Free vibrations

Consider a harmonic oscillator with viscous damping (i.e. the damping is proportional to the velocity $\partial u/\partial t$).


Making usage of Newton's 2nd law, we can write the equation of motion as:

\[ \displaystyle{ m\frac{\partial^{2}u(t)}{\partial t^{2}}) + c\frac{\partial u(t)}{\partial t} + ku(t) = 0 } \]

In the case of a harmonic time dependence (of the form $e^{rt}$), the characteristic equation is:

\[ m r^2 + c r + k = 0 \]

The two solutions of this characteristic equation are:

\[ r_{1,2} = -\displaystyle{\frac{c}{2m}} \pm \displaystyle{\frac{\sqrt{c^2-4km}}{2m}} \]

Introducing the terms:

Term Definition
$\omega_{0}^{2} = \displaystyle{\frac{k}{m}}$ Natural pulsation of the undamped system
$c_{cr} = 2\sqrt{km} = 2m\omega_0$ Critical damping
$\xi = \frac{c}{c_{cr}} = \displaystyle{\frac{c}{2m\omega_0}}$ Viscous damping factor

the equation of motion can be rewritten as:

\[ \displaystyle{\frac{\partial^{2}u}{\partial t^{2}}} + 2\omega_0 \xi \displaystyle{\frac{\partial u}{\partial t}} + \omega_{0}^{2} u = 0 \]

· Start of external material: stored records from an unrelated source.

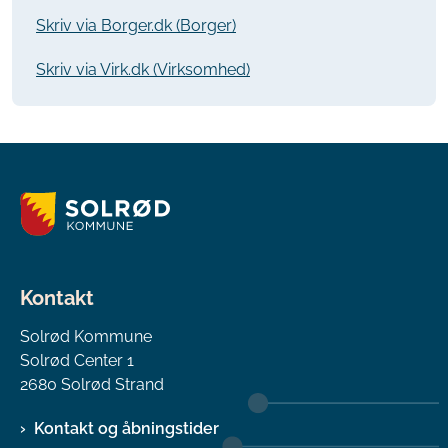
Skriv via Borger.dk (Borger)
Skriv via Virk.dk (Virksomhed)
Kontakt
Solrød Kommune
Solrød Center 1
2680 Solrød Strand
Kontakt og åbningstider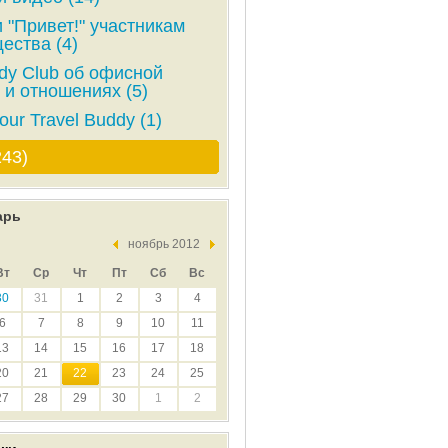
 "Привет!" участникам
ества (4)
y Club об офисной
 и отношениях (5)
our Travel Buddy (1)
243)
арь
ноябрь 2012
Вт
Ср
Чт
Пт
Сб
Вс
30
31
1
2
3
4
6
7
8
9
10
11
13
14
15
16
17
18
20
21
22
23
24
25
27
28
29
30
1
2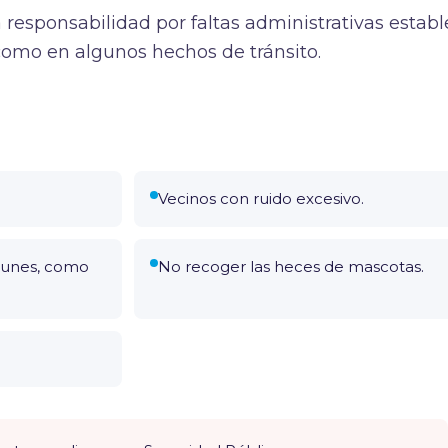
 responsabilidad por faltas administrativas establ
 como en algunos hechos de tránsito.
Vecinos con ruido excesivo.
munes, como
No recoger las heces de mascotas.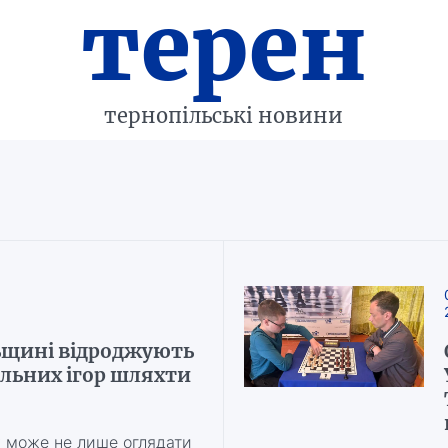
терен
тернопільські новини
льщині відроджують
льних ігор шляхти
у може не лише оглядати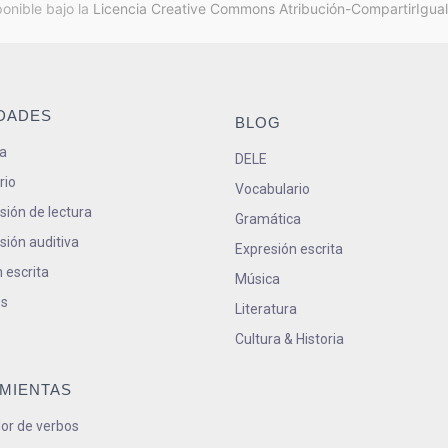
ponible bajo la
Licencia Creative Commons Atribución-CompartirIgual
IDADES
BLOG
a
DELE
rio
Vocabulario
ión de lectura
Gramática
ión auditiva
Expresión escrita
 escrita
Música
s
Literatura
Cultura & Historia
MIENTAS
or de verbos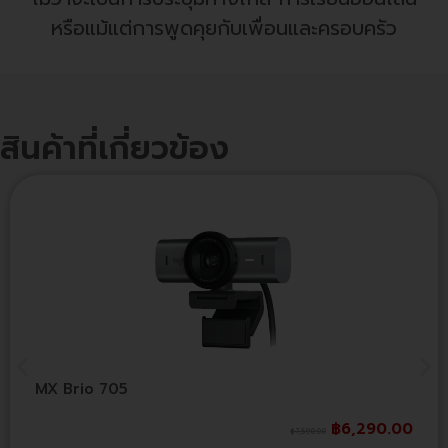
หรือแม้แต่การพูดคุยกับเพื่อนและครอบครัว
สินค้าที่เกี่ยวข้อง
MX Brio 705
฿
6,290.00
฿
7,590.00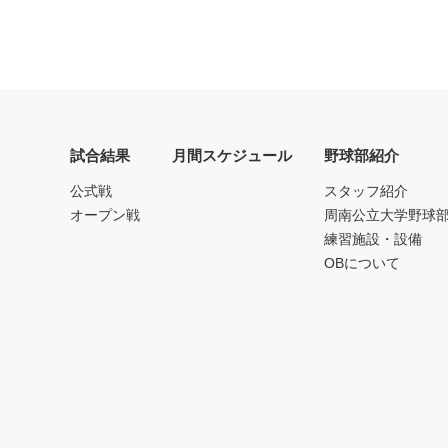
試合結果
月間スケジュール
野球部紹介
公式戦
スタッフ紹介
オープン戦
周南公立大学野球
練習施設・設備
OBについて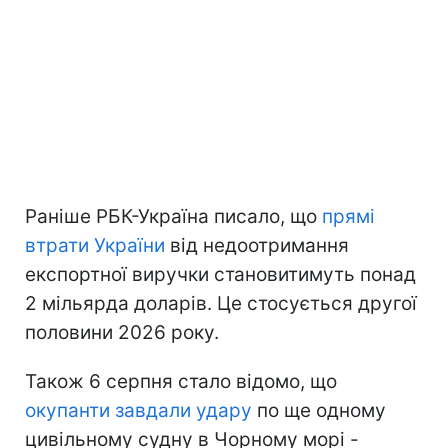
Раніше РБК-Україна писало, що
прямі
втрати України
від недоотримання
експортної виручки становитимуть понад
2 мільярда доларів. Це стосується другої
половини 2026 року.
Також 6 серпня стало відомо, що
окупанти завдали удару
по ще одному
цивільному судну в Чорному морі -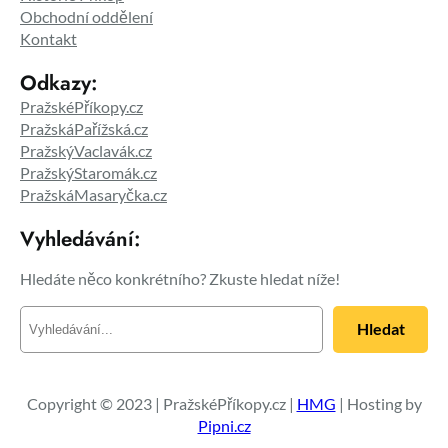
Obchodní oddělení
Kontakt
Odkazy:
PražskéPříkopy.cz
PražskáPařížská.cz
PražskýVaclavák.cz
PražskýStaromák.cz
PražskáMasaryčka.cz
Vyhledávání:
Hledáte něco konkrétního? Zkuste hledat níže!
H
Hledat
l
e
d
a
Copyright © 2023 | PražskéPříkopy.cz |
HMG
| Hosting by
t
Pipni.cz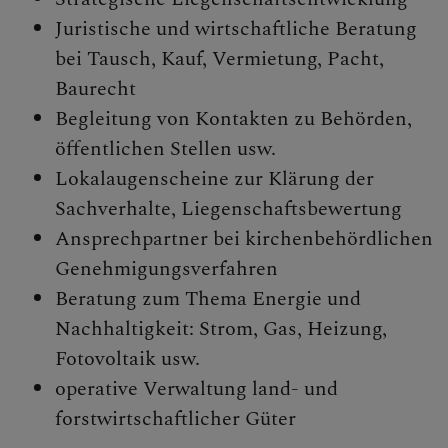
Personen
Juristische und wirtschaftliche Beratung
Veranstaltungen
bei Tausch, Kauf, Vermietung, Pacht,
Jobbörse
Baurecht
Pfarrservice
Begleitung von Kontakten zu Behörden,
öffentlichen Stellen usw.
Lokalaugenscheine zur Klärung der
Sachverhalte, Liegenschaftsbewertung
FRAGEN
Ansprechpartner bei kirchenbehördlichen
GLAUBEN
Genehmigungsverfahren
Beratung zum Thema Energie und
ERLEBEN
Nachhaltigkeit: Strom, Gas, Heizung,
Fotovoltaik usw.
MITMACHEN
operative Verwaltung land- und
forstwirtschaftlicher Güter
BEGEGNEN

The general solution for this linear, homogeneous, with constants coefficients differential equation is (see page Solution to the undamped 1D harmonic oscillator):

\[ u(t) = A e^{r_1 t} + B e^{r_2 t} \]

where $A$ and $B$ are two constants which can be determined from initial conditions.